株式会社にお金を提供する覚悟

2015年11月8日

「株式会社」という仕組みで投資する、すなわちお金を提供する人は「株主」です。
株主は、お金を失う覚悟が必要になります。
例えば、株式会社がスマートフォン工場を作り、製造する計画を立てたとします。
作ったスマートフォンが売れて利益が出ればハッピーです。
が、もし利益が出なかったら、お金を提供した見返りの利益はゼロです。
それどころか赤字で会社が倒産しようものなら、提供したお金自体がゼロになってしまう可能性も出てきます。

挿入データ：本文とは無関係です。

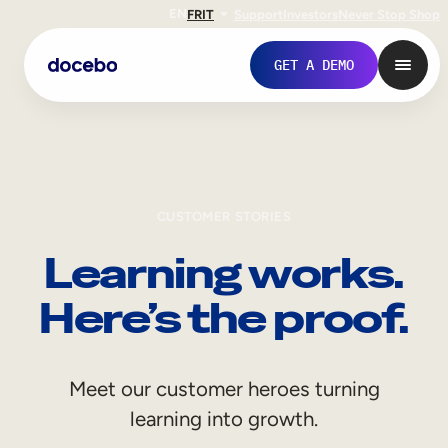
EN
FR
IT
Support
Investors
Never Stop Shop
GET A DEMO
CUSTOMER STORIES
Learning works.
Here’s the proof.
Internal Learning
Meet our customer heroes turning
Employee Onboarding
learning into growth.
Employee Training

利益の一部を得るチャンスとともに、掛け金を失うリスクを負っているということです。
お金の提供から利益が出るまでに長い時間もかかります。
株主は、非情な覚悟をもって決断する必要があります。
でも、これじゃあ株主になろうなんて人はなかなか出てきませんよね。

投資をするにあたって、株主の負担を軽減しようとするのが「株式市場」です。
株式市場では、「投資で得られた利益の一部を貰う権利」を売り買いできます。
この権利を形にしたものが「株式」です。
(株式には他にも色々権利があるのですが、ここでは省略)

なので、もし「売ろうとしているスマートフォンは全然売れないかも」という株主は、
「このスマートフォンは売れる!」と思っている人を見つけて権利をその人に売れます。

投資して得られた権利を売買できる場所があれば、
株式会社に投資する前に必要な覚悟を軽減できます。
だって、もし投資をやめたくなったらやめられるから。

株式市場で株式を売り買いするということは、
「投資で得られた利益の一部を貰う権利」を売り買いするということです。